Bana Dokunma (#1) - Tahereh Mafi Kitap Yorumu

By Kitapların Senfonisi (Büşra) - Temmuz 04, 2014



TANITIM
Kitabın adı: Bana Dokunma
Yazar: Tahereh Mafi
Türü: Fantastik, Distopya
Yayın evi: Dex Yayınları

Juliette tam 264 gündür kimseye dokunmadı.

En son birine dokunması bir kazaydı. Ama Yeniden Kuruluş onu cinayetten içeri tıktı. Juliette'in dokunuşunun neden bu kadar ölümcül olduğunu kimse bilmiyor. Kimseye bir zarar vermediği sürece bu durum kimsenin de umurunda değil çünkü dünya zaten perişan durumda. Her gün yeni bir hastalık ortaya çıkıyor, gıda sıkıntısı had safhada, gökyüzünde tek bir kuş kalmadı ve bulutlar garip bir renkte.


Yeniden Kuruluş, yeni düzenin tek çare olduğunu iddia ettiği için Juliette'i bir hücreye kapattı. Hayatta kalan bir avuç insan ise savaş naraları atıyor. İşte bu yüzden Yeniden Kuruluş fikir değiştirmek üzere. Juliette onlar için mükemmel bir silah olabilir. Juliette, yeni düzenin tek silahı olabilir.


Juliette karar asamasında. Ya bir silah olacak. Ya da bir asi.


YORUM

Bu kitap arkadaşımın hediyesiydi ve neden bu kadar geç okuduğumu bilmiyorum, MUHTEŞEMDİ!

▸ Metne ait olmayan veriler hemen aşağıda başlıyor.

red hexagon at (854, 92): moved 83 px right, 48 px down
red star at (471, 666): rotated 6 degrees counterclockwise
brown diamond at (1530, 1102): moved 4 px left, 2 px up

Juliette (baş karakter)'in özel bir gücü var, dokunuşuyla -istemeden de olsa- insanları öldürebiliyor. Bu yüzden ailesi tarafından bir akıl hastanesine kapatıldı. 264 gündür akıl hastanesinde ve kimseye dokunmadı. Juliette'in bulunduğu odaya yeni biri geliyor. Adam. Bu çocuk kesinlikle deli değil ama o odaya neden nasıl girdiğini tahmin edemezsiniz!

Juliette, sonunda kapatıldığı odadan çıkarılıyor.

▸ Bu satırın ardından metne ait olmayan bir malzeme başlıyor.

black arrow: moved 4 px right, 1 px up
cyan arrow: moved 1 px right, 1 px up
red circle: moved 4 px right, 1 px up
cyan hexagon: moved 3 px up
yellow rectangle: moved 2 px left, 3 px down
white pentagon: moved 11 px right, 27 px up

Dışarıda dünyanın sonu gelmiş durumda. Açlık, hastalık, kuraklıkla birlikte dünya berbat bir halde. Yeniden Kuruluş isimli örgüt dünyayı yeni düzene sokmak için uğraşıyor ve bu örgütün başında Warner isimli komutan var. Warner, Juliette'den kendi ordusuna katılmasını istiyor. Güçlerini insanlara eziyet etmek ve bilgi almak için kullanmak istiyor. Juliette diretiyor tabii hatta daha kendisinde yeni güçler keşfediyor. Warner onu bulunduğu yerde tutuyor.

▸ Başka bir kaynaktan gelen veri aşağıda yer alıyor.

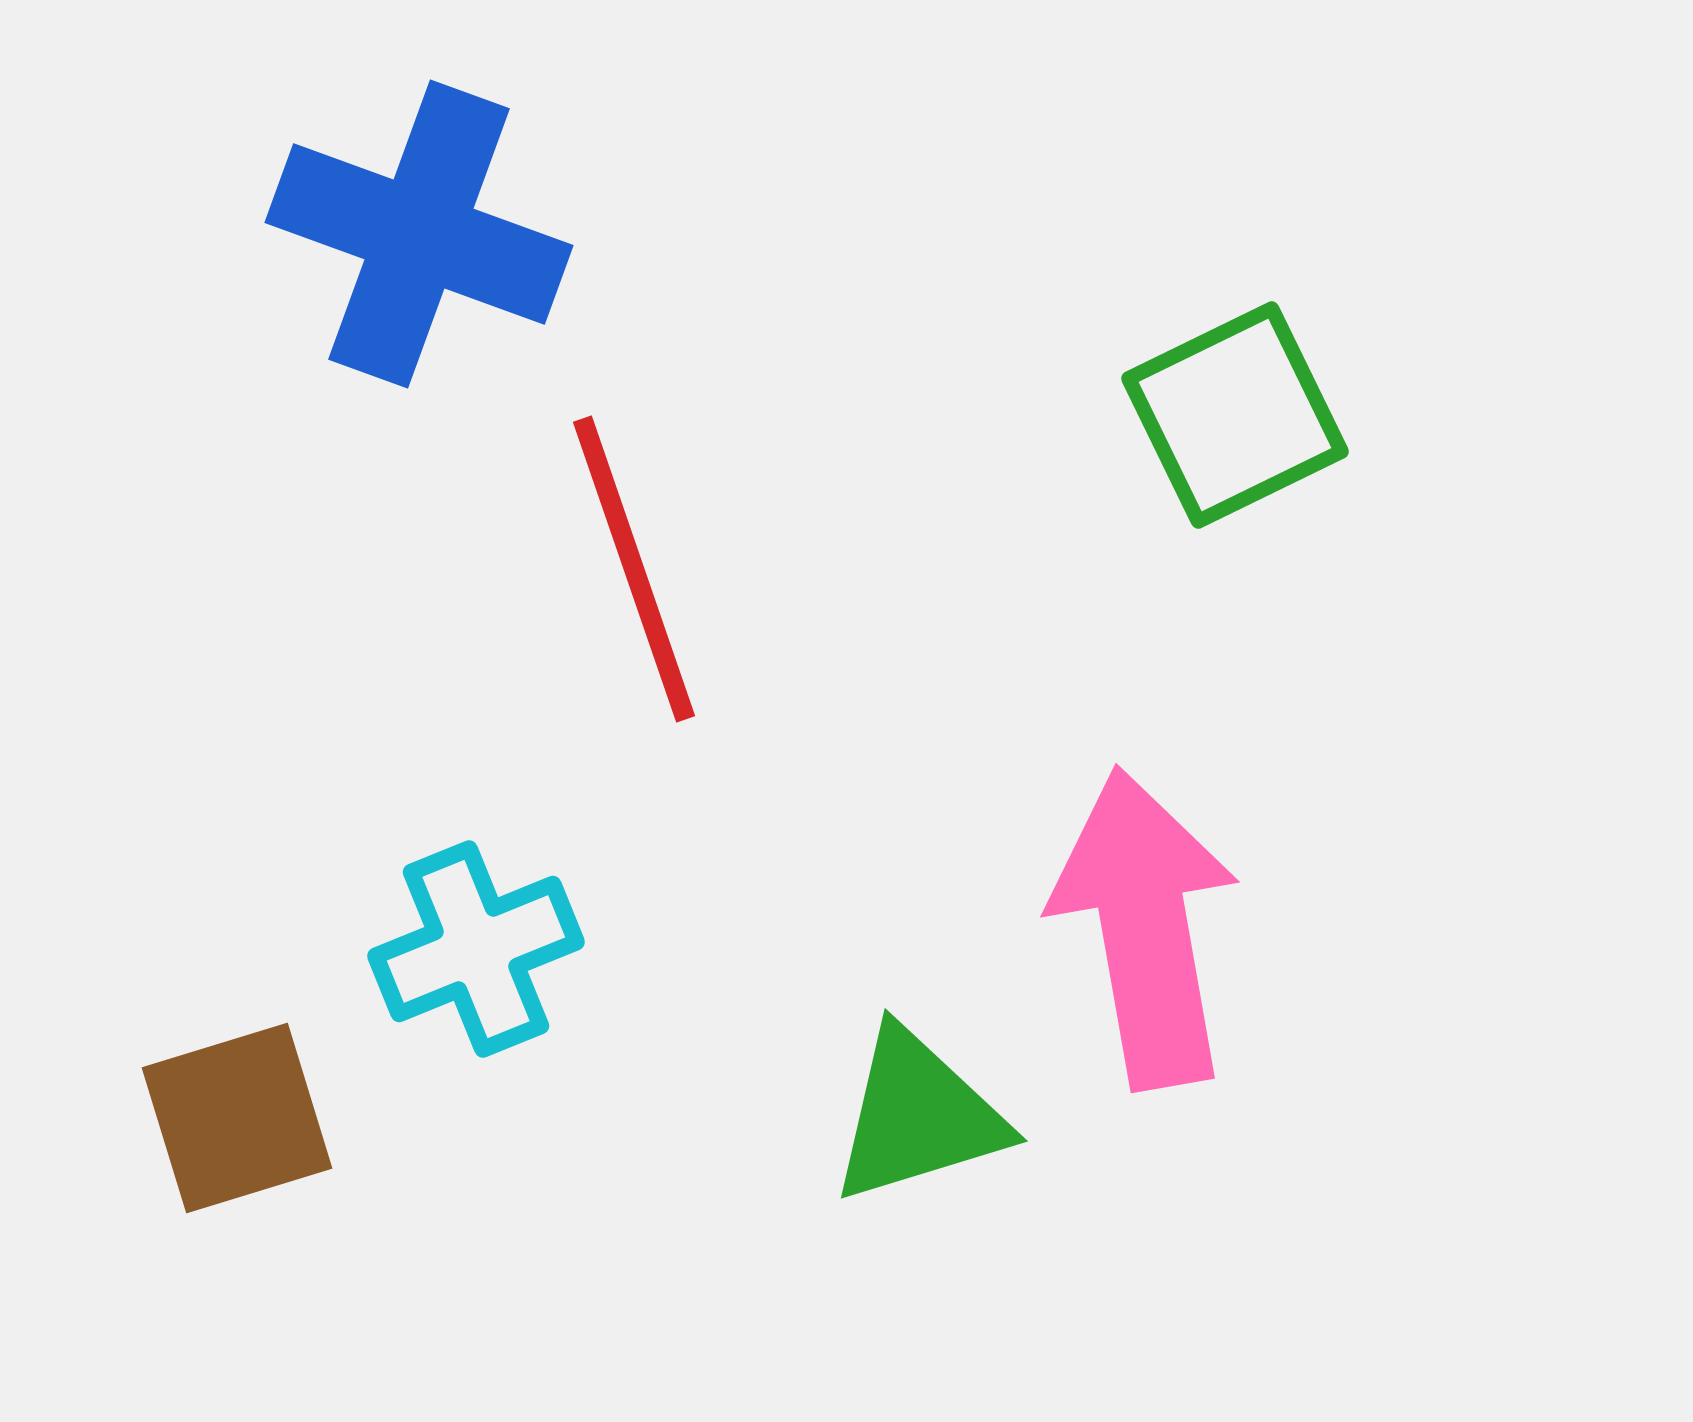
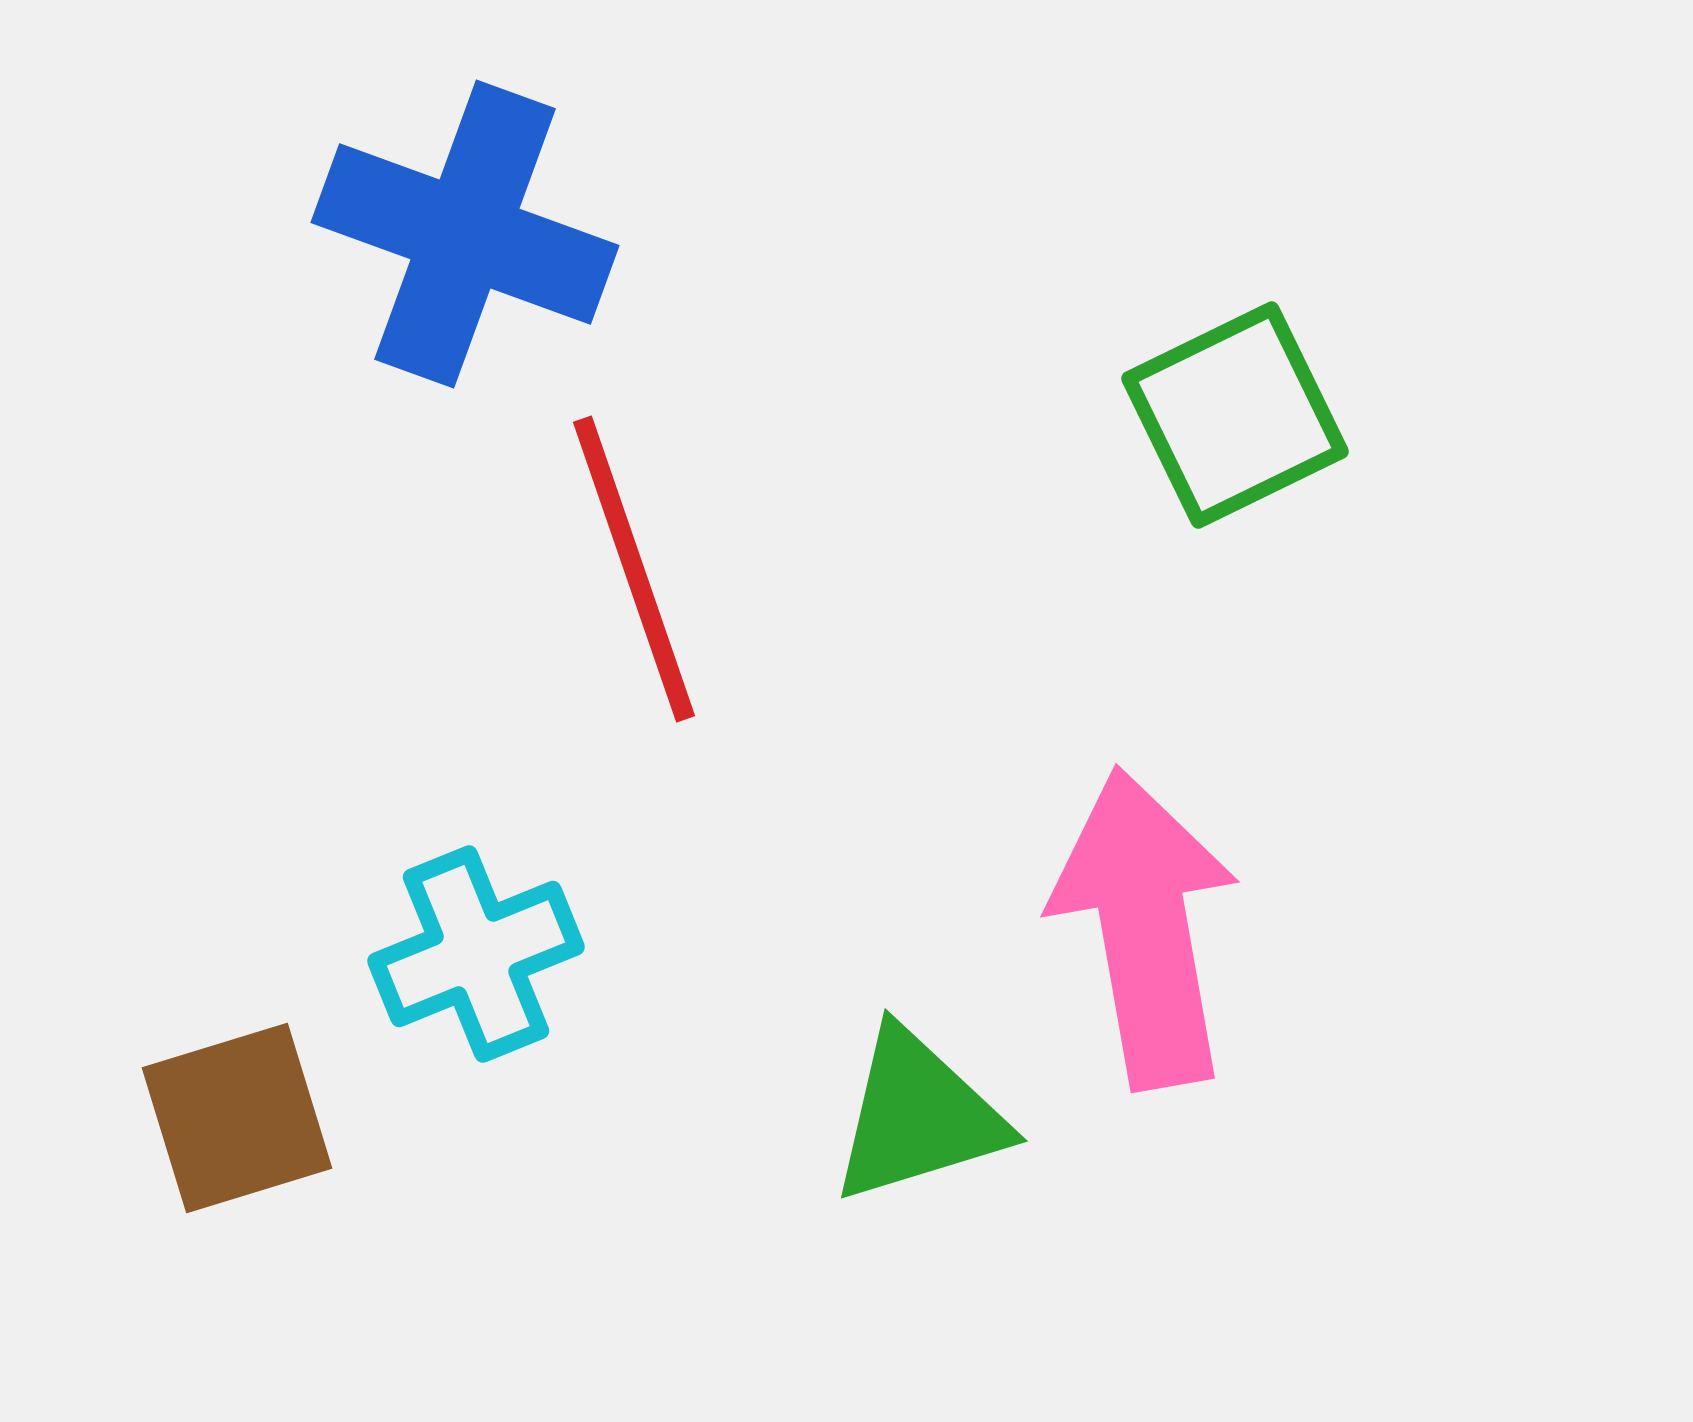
blue cross: moved 46 px right
cyan cross: moved 5 px down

Juliette, bulunduğu yerden kaçıyor, birisiyle birlikte. Kaçışları çok sürmüyor ki Warner onları yakalıyor. Olaylar, olaylar, olaylar... (Spoiler vermemek için kesiyorum bu kısmı :D) Sona doğru kitap biraz durağanlaşmaya başladığı sırada yeni bir karakter geliyor; Kenji. Karakter kitaba anında renk katıyor. Yazar kitabı öyle yazmış ki tek bir sayfasında bile sıkılmadım. Ayrıca yazar bu kitapta Warner'ı her ne kadar kötü olarak anlatmış olsa da ben Warner'ı daha çok sevdim... Kitabın sonunda Juliette'le ilgili büyük bir gelişme oluyor. Tek söyleyebileceğim kesinlikle okumanız gerektiği.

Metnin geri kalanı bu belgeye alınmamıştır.